Tuesday, August 4, 2020

Conservatism Has Failed

https://www.theamericanconservative.com/articles/american-conservatism-is-fiddling-while-rome-burns/

What is conservatism in America today? It’s hundreds of millions of dollars a year spent fiddling while Rome burns. It’s ideas with little to no consequence. It’s getting trampled all over by History, but while yelling Stop!

  Conservatism has failed (as has liberalism).

And yet conservatism, in its dotage, cannot shake the nagging suspicion that it no longer speaks to the country it loves, in particular to those who have no living memory of the Cold War. This dawning realization could be amplified through probing questions: is America today more conservative than it was when the conservative movement began 70 or so years ago? Is conservatism itself as conservative as it was then? On the off chance that the conservative agenda were to be implemented, would it fundamentally transform the United States of America and lead to conservative hegemony (or would it simply save us money and buy us time)?
 
Across the board, the answer is a resounding no. Conservatism must therefore overhaul itself. If it refuses, then it should be left to die with the passage of time. A new Right, in any case, is already overtaking it. 
This new right, which of yet has no name, is anchored in the realization that the conservative project in America today is fundamentally a counterrevolutionary one. We lost. They won. Painful as it is to admit, we no longer feel at home in our own country. In this progressive theocracy in which all must worship at the altar of Wokeness, conservatism, if one can still even call it that, is more about overthrowing than conserving. Burke’s edifying exhortation—“Spartam nactus es; hanc exorna” [Sparta is Yours: Adorn It, and the more general, You Were Born With Talents: Develop Them. Author: Euripides].
—must be altered to suit the times: Sparta was your inheritance, now reclaim her. The "New Right" needs a name, some intellectual coherency, and some faces to represent it. 

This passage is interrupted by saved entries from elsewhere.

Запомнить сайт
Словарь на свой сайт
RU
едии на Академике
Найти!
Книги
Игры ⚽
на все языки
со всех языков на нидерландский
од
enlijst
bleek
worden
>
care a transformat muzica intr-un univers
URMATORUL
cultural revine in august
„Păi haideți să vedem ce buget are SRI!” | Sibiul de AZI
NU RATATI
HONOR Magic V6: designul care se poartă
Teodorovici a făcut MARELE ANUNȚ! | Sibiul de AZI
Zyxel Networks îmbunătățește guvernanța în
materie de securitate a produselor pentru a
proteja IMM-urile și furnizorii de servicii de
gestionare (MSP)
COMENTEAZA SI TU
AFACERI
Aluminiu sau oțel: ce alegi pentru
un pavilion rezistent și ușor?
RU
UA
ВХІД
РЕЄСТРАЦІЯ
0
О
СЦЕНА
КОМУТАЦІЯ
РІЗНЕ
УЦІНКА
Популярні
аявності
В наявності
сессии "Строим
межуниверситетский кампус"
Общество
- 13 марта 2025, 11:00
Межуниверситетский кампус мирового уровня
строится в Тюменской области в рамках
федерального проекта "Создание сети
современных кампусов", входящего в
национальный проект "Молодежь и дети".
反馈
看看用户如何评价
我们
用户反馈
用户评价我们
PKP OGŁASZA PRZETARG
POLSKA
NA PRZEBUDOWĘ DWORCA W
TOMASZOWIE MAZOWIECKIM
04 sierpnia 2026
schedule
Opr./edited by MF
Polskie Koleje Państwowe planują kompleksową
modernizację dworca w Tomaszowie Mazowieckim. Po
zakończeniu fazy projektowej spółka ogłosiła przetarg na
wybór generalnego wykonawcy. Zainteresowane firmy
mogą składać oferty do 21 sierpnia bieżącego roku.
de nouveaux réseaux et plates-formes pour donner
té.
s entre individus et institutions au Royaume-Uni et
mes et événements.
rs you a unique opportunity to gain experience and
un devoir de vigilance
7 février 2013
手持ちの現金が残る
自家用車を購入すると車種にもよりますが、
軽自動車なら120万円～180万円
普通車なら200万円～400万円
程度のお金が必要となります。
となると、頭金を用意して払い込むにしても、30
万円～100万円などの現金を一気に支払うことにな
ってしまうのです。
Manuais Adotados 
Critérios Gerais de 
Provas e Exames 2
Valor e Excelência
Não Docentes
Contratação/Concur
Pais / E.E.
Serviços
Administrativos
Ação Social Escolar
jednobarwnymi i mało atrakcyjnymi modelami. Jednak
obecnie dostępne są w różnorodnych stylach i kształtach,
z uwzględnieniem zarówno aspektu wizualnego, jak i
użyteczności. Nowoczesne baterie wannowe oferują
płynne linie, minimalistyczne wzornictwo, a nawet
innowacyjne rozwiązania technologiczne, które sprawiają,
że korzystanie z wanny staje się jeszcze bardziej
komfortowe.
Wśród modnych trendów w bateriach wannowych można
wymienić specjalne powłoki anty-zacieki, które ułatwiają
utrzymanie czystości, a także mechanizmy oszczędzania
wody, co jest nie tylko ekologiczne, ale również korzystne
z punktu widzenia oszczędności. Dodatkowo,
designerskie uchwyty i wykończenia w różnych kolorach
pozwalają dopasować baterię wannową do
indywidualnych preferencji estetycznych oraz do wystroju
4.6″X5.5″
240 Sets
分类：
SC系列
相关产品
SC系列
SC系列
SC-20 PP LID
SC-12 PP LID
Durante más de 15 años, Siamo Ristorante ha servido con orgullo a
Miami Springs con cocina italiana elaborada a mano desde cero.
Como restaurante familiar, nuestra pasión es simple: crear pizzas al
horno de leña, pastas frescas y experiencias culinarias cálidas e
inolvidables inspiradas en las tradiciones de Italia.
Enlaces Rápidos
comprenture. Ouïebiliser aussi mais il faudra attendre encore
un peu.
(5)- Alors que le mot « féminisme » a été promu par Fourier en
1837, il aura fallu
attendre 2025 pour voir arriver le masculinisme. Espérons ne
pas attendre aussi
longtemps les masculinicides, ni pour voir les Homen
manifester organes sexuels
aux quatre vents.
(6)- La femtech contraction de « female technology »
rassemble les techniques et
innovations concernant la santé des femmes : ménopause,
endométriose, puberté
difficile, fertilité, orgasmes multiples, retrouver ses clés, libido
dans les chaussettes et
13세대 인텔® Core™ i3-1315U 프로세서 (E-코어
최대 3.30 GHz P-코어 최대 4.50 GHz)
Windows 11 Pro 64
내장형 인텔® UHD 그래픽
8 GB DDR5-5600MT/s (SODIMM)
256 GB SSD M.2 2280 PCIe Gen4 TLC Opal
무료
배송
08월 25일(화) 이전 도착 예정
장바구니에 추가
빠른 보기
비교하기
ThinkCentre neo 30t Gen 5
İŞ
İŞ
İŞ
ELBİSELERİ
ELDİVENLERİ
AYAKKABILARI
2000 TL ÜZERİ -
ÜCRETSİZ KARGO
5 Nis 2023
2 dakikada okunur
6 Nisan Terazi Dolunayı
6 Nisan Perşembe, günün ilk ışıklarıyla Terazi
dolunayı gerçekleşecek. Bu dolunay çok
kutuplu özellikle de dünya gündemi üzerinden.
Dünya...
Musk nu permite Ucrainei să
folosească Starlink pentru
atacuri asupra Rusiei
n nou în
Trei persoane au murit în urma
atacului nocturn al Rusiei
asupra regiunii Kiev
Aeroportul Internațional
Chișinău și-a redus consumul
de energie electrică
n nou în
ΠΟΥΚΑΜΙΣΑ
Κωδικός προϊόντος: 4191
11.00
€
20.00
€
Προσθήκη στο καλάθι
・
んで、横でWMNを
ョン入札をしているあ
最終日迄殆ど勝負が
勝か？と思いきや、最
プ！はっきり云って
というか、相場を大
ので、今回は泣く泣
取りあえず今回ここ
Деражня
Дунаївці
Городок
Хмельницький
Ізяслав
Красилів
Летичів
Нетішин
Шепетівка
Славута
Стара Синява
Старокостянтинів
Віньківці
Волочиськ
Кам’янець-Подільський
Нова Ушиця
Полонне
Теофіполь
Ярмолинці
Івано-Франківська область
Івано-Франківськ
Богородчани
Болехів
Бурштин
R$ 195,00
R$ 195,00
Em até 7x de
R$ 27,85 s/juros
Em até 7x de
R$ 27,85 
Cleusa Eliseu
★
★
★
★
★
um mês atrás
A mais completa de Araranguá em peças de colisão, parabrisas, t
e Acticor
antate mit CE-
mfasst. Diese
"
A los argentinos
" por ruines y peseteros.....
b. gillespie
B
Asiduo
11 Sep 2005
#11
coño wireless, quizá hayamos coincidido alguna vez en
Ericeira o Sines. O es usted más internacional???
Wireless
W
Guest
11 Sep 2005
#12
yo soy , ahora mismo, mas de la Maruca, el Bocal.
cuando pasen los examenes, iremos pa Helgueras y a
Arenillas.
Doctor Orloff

Perhaps "Creedalism" would be a reasonable new name ? Webster defines creedealism  as "undue insistence upon traditional statements of belief". 

Who gets to define "undue"?  I suppose "there are two genders" would be and example of "undue insistence on traditional statements of belief". 

In the dogma of "progressivism" are there any "traditional statements" that can be invoked without the approbation "undue"? 

As the linked makes clear, "conservative" is a very imprecise term today.